The task: All that is wanted is a word-for-word copy of the data from its first line to the line containing "звеньев (не менее 10 м2 на одного пожарного).", both included.

Stored records:
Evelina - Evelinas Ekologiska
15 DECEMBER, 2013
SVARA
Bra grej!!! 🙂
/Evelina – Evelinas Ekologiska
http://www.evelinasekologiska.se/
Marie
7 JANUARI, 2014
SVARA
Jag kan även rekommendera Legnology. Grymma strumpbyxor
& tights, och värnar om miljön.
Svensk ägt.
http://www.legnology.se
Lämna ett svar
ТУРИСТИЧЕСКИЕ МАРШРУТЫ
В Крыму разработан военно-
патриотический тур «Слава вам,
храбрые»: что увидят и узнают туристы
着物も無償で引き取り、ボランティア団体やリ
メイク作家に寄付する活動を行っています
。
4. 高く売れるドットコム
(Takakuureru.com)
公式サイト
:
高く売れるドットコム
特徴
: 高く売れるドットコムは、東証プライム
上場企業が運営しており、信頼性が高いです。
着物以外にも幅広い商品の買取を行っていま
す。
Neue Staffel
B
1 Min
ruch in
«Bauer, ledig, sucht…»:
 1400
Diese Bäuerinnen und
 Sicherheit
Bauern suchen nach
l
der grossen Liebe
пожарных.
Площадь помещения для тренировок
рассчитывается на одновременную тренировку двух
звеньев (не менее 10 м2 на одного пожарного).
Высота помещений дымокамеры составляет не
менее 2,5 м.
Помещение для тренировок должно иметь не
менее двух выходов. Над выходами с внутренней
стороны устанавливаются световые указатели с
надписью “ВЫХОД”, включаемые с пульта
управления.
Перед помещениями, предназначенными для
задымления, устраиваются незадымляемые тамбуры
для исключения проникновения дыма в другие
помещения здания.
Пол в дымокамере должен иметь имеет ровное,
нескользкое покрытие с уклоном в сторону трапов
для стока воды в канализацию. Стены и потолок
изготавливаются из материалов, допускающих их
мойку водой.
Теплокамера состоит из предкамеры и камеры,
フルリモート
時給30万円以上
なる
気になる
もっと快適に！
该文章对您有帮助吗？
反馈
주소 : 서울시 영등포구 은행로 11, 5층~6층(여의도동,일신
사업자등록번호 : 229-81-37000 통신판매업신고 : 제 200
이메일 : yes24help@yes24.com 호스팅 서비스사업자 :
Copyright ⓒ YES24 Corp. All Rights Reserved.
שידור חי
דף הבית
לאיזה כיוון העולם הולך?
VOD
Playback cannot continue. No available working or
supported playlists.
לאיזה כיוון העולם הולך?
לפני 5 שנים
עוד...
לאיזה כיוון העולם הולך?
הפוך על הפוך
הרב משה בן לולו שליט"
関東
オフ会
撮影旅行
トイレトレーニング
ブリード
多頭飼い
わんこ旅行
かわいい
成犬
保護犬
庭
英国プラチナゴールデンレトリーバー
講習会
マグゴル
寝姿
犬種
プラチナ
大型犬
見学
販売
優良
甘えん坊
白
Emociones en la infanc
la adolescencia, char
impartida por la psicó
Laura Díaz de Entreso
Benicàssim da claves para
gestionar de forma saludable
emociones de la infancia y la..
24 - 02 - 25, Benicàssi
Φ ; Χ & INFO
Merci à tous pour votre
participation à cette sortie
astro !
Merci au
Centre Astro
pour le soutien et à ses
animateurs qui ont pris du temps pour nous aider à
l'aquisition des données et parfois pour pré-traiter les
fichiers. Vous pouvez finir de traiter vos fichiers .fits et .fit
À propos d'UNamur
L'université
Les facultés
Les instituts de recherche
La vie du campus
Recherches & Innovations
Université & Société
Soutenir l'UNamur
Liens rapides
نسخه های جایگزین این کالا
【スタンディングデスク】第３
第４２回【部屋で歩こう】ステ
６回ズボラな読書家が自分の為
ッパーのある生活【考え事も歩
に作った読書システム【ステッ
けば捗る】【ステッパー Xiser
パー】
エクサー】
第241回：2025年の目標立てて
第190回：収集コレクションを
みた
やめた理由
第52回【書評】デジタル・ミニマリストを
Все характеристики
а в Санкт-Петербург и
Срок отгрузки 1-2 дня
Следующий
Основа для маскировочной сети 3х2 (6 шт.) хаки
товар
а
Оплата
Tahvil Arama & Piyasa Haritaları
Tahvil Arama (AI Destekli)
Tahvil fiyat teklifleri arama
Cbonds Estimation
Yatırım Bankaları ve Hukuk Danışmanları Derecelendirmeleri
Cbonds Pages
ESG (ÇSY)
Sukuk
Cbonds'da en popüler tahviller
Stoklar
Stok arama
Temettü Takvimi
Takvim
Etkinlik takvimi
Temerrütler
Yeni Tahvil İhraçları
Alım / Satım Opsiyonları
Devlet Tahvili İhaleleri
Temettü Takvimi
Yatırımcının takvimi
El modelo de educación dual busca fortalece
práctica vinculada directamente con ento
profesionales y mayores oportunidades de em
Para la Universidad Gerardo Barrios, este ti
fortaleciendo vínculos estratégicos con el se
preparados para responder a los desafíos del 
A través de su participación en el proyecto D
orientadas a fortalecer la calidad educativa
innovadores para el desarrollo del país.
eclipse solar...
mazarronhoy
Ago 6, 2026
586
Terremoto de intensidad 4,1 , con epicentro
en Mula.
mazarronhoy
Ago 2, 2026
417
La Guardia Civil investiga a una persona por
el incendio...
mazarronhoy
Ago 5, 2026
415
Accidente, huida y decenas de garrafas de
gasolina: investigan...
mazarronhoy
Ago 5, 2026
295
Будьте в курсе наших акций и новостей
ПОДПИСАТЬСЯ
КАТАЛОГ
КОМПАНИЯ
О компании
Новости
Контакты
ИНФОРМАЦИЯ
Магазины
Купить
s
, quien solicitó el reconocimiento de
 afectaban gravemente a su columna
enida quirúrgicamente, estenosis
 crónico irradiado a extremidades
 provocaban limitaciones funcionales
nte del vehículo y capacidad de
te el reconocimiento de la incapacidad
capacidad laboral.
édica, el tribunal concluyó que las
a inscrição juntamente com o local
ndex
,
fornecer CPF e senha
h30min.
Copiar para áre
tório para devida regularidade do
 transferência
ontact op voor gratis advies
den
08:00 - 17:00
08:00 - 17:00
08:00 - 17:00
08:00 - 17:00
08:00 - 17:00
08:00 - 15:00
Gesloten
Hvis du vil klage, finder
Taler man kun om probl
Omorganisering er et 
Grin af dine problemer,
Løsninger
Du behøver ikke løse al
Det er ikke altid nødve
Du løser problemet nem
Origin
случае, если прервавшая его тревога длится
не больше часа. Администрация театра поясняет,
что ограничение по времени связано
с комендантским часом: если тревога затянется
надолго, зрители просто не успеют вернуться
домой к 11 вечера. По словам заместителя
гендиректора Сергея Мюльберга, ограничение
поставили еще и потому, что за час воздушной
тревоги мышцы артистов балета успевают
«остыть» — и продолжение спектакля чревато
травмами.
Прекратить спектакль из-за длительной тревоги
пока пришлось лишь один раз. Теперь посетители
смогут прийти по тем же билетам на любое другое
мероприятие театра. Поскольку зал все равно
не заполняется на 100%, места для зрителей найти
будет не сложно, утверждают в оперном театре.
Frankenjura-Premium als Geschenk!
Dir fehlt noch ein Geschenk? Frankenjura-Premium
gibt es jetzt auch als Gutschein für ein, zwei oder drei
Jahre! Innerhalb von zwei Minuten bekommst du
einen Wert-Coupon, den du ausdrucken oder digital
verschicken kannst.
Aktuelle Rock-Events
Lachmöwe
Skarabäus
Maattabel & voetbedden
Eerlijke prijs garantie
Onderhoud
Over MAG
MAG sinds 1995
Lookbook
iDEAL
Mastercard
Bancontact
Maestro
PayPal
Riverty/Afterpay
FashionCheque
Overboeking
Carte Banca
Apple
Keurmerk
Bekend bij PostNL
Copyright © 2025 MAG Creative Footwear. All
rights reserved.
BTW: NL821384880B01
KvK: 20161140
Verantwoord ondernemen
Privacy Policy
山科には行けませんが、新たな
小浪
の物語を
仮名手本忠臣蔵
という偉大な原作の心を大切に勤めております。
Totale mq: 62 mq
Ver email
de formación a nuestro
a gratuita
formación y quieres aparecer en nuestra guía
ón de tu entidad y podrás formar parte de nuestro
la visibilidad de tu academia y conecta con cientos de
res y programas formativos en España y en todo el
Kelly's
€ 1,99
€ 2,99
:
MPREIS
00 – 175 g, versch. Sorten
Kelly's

Task solution:
Evelina - Evelinas Ekologiska
15 DECEMBER, 2013
SVARA
Bra grej!!! 🙂
/Evelina – Evelinas Ekologiska
http://www.evelinasekologiska.se/
Marie
7 JANUARI, 2014
SVARA
Jag kan även rekommendera Legnology. Grymma strumpbyxor
& tights, och värnar om miljön.
Svensk ägt.
http://www.legnology.se
Lämna ett svar
ТУРИСТИЧЕСКИЕ МАРШРУТЫ
В Крыму разработан военно-
патриотический тур «Слава вам,
храбрые»: что увидят и узнают туристы
着物も無償で引き取り、ボランティア団体やリ
メイク作家に寄付する活動を行っています
。
4. 高く売れるドットコム
(Takakuureru.com)
公式サイト
:
高く売れるドットコム
特徴
: 高く売れるドットコムは、東証プライム
上場企業が運営しており、信頼性が高いです。
着物以外にも幅広い商品の買取を行っていま
す。
Neue Staffel
B
1 Min
ruch in
«Bauer, ledig, sucht…»:
 1400
Diese Bäuerinnen und
 Sicherheit
Bauern suchen nach
l
der grossen Liebe
пожарных.
Площадь помещения для тренировок
рассчитывается на одновременную тренировку двух
звеньев (не менее 10 м2 на одного пожарного).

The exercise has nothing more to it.